* WHAT IS REQUIRED: Given the material below, return only the lines starting at the line with "Nội dung đặt hẹn" and ending at the line with "表現です。ビジネスでも本当に良く耳にするものですの", exactly as they appear.

------------------------------------

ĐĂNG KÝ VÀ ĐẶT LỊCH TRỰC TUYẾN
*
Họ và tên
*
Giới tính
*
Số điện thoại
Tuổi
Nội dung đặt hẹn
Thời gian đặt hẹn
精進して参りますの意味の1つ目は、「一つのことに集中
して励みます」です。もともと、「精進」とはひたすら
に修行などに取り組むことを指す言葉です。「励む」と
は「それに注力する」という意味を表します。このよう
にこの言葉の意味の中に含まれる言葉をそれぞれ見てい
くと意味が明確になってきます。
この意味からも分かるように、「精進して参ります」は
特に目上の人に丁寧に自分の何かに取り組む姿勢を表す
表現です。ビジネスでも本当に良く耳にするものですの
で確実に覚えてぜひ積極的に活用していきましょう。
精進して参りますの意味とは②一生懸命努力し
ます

------------------------------------

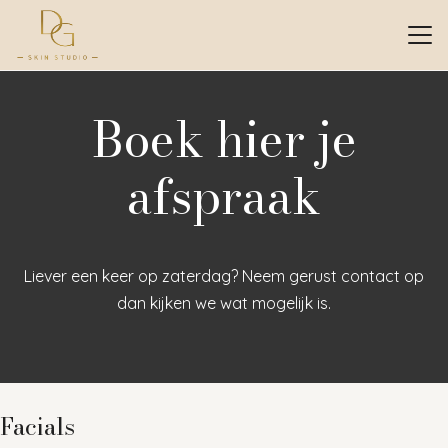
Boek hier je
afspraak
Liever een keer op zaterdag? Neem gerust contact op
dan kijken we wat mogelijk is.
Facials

------------------------------------

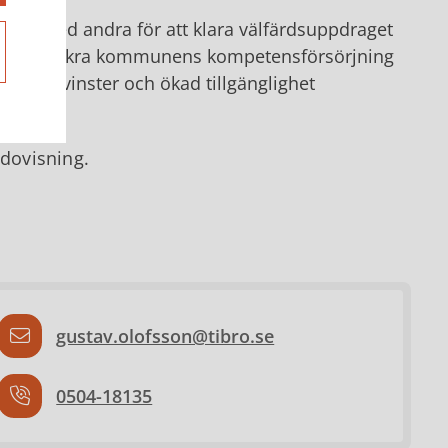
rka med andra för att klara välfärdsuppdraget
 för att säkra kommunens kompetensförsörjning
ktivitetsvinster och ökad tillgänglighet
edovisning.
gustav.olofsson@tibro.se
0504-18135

------------------------------------

* RESPONSE TO THIS TASK:
Nội dung đặt hẹn
Thời gian đặt hẹn
精進して参りますの意味の1つ目は、「一つのことに集中
して励みます」です。もともと、「精進」とはひたすら
に修行などに取り組むことを指す言葉です。「励む」と
は「それに注力する」という意味を表します。このよう
にこの言葉の意味の中に含まれる言葉をそれぞれ見てい
くと意味が明確になってきます。
この意味からも分かるように、「精進して参ります」は
特に目上の人に丁寧に自分の何かに取り組む姿勢を表す
表現です。ビジネスでも本当に良く耳にするものですの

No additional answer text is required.